El secretario general de la ONU, António Guterres, afirmó este miércoles que, aunque cada país tiene derecho a regular sus fronteras, es esencial garantizar el respeto a la dignidad humana de los migrantes. Sus declaraciones llegaron en respuesta a la decisión del presidente de Estados Unidos, Donald Trump, de prohibir la entrada a ciudadanos de doce países -entre ellos Haití, Afganistán, Irán y Yemen- e imponer restricciones a otros siete, incluyendo Cuba y Venezuela, por motivos de seguridad nacional.
«Cada país tiene derecho a decidir cómo controla sus fronteras y a quién permite entrar. Nuestra posición siempre ha sido que, sea cual sea el sistema que se ponga en marcha, se respete la dignidad humana de las personas», dijo Stéphane Dujarric, portavoz de la ONU.
Destacó que la migración debe gestionarse «adecuadamente», beneficiando tanto a los países de origen como a los de destino, y respetando los derechos de los migrantes que, a menudo, enfrentan un «gran riesgo para encontrar una vida mejor», reseñó Efe.
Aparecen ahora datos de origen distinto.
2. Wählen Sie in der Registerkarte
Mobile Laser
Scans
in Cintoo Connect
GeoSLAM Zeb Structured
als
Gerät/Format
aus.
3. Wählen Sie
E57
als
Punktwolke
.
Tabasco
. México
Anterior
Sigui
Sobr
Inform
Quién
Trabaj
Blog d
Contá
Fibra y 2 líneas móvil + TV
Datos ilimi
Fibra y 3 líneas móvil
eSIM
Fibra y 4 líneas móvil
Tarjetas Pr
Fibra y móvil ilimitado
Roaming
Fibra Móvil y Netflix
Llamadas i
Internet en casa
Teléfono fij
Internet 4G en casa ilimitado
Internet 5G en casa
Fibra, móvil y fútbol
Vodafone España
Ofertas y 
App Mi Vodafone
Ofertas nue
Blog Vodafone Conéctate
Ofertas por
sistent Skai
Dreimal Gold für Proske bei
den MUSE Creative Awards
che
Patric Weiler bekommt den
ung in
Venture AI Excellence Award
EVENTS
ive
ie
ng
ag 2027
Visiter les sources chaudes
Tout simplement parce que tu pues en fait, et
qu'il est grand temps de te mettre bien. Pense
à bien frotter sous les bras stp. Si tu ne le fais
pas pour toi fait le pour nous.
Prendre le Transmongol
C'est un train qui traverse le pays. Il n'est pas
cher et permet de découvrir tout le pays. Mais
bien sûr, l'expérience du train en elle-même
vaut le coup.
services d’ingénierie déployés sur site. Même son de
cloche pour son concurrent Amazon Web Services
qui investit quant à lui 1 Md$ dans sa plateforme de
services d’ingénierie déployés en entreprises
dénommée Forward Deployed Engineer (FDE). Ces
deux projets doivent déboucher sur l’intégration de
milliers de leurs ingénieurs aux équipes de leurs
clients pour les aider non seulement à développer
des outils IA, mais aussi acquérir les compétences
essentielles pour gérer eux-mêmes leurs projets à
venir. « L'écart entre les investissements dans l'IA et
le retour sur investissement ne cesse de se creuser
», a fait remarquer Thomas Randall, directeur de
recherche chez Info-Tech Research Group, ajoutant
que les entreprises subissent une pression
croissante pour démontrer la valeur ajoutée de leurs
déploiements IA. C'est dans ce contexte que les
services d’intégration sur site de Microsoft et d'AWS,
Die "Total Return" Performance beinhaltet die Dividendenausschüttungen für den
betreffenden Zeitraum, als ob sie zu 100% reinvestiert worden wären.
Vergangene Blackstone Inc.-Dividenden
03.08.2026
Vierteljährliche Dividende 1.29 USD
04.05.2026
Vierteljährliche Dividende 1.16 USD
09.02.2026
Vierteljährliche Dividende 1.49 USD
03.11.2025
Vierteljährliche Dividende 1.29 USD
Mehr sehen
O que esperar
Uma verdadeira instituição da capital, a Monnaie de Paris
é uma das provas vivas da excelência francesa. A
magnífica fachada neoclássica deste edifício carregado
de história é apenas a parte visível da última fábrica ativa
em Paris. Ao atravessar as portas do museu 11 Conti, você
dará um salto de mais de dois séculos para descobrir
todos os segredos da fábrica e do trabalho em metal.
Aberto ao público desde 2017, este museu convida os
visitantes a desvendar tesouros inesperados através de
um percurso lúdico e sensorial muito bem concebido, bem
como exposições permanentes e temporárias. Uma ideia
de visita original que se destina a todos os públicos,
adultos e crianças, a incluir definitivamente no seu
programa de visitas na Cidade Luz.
El portavoz subrayó que lograr un equilibrio es factible y recordó la existencia de un pacto mundial para la migración, advirtiendo que una gestión deficiente puede dejar el fenómeno migratorio «en manos de bandas criminales».
Las medidas de Trump
Este miércoles, Donald Trump implementó una orden ejecutiva que prohíbe completamente los viajes a Estados Unidos desde doce países, incluyendo Haití, Afganistán, Irán, Libia, Sudán y Yemen. Además, restringió parcialmente la entrada de ciudadanos de otras siete naciones, entre ellas Cuba y Venezuela.